Arriving early, during a tranquil summer evening, we had an hour to explore an area that’s full of activity. Port Gaverne’s pub, a short walk via the cliff path, was filling with revellers. We watched a group of youngsters playing in the sea’s swell and two gig teams set out for a practise session. We even stumbled across a bit of ‘Doc Martin’ filming in fictional Port Wenn.
Port Isaac is incredibly pretty and with its diminutive cottages and sweeping view across its little bay. The Harbour restaurant, a unique 15th century building, is in the oldest in the village. Step inside and you suddenly feel like a Lilliputian in a cover shot for Country Living. The tiny interior has something of Kirstie Allsopp’s homemade rustic charm with shell lights, painted furniture and bunting, in pale tones, simple flowers, and unfussy tableware. Everything is small but perfectly formed. My boys squeezed themselves between pastel cushions on a window seat and, in response to their surroundings, drew in elbows and assumed angelic behaviour from then on in.
Small, can be misconstrued as mean. It was not. Tables were arranged to give plenty of space. Nobody felt crowded and the friendly welcome from ‘front of house, Jason, made us feel more like guests than customers. The perfect compliment to Emily’s delicious cooking, he was always helpful but never obtrusive.
On Thursdays, St. Breward’s Brass Band plays on the Platt, and the additional enjoyment of live music so close by made the evening perfect. “On Friday, The ‘Fisherman’s Friends’ perform,” said Jason, “but then you can’t move for the crowds.”
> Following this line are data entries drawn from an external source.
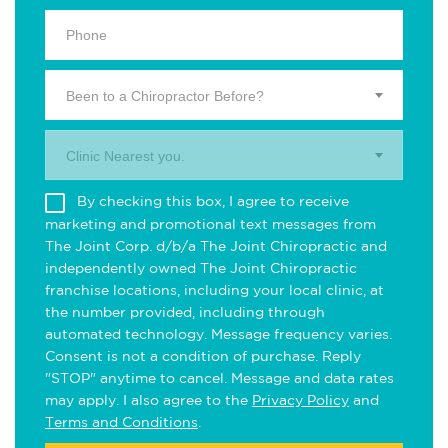
Been to a Chiropractor Before?
Clinic Nearest you.
By checking this box, I agree to receive
marketing and promotional text messages from
The Joint Corp. d/b/a The Joint Chiropractic and
independently owned The Joint Chiropractic
franchise locations, including your local clinic, at
the number provided, including through
automated technology. Message frequency varies.
Consent is not a condition of purchase. Reply
"STOP" anytime to cancel. Message and data rates
may apply. I also agree to the
Privacy Policy
and
Terms and Conditions
.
Emily’s dishes have a lightness of feminine touch in their execution and flavour and it is not unusual for her to garnish her food prettily with edible flowers. My offspring surprised me by decisively choosing starters and mains. While waiting, we scoffed, with olive oil for dipping, a selection of three types of homemade breads. For starter, I ate a delicious sweet-salty salad of Deli Farm coppa ham with soft figs, chilli, rocket and feta while my husband and boys chose scallops or the sardines. We all adored the subtle and delicious shore caught cod with tiger prawns with cream and Parmesan for mains. Served with rustic chips brought to the table in little white milk jugs. We were not overstuffed so there was no hesitation over whether to indulge in puddings too. Emily’s perfect panacotta was so smooth it left me in relaxed and mellow mood.
The following morning, my ten year old thanked me, saying: “It was the best food, the best restaurant, the best evening he’d ever had.” That’s a genuine endorsement when the young are moved to praise.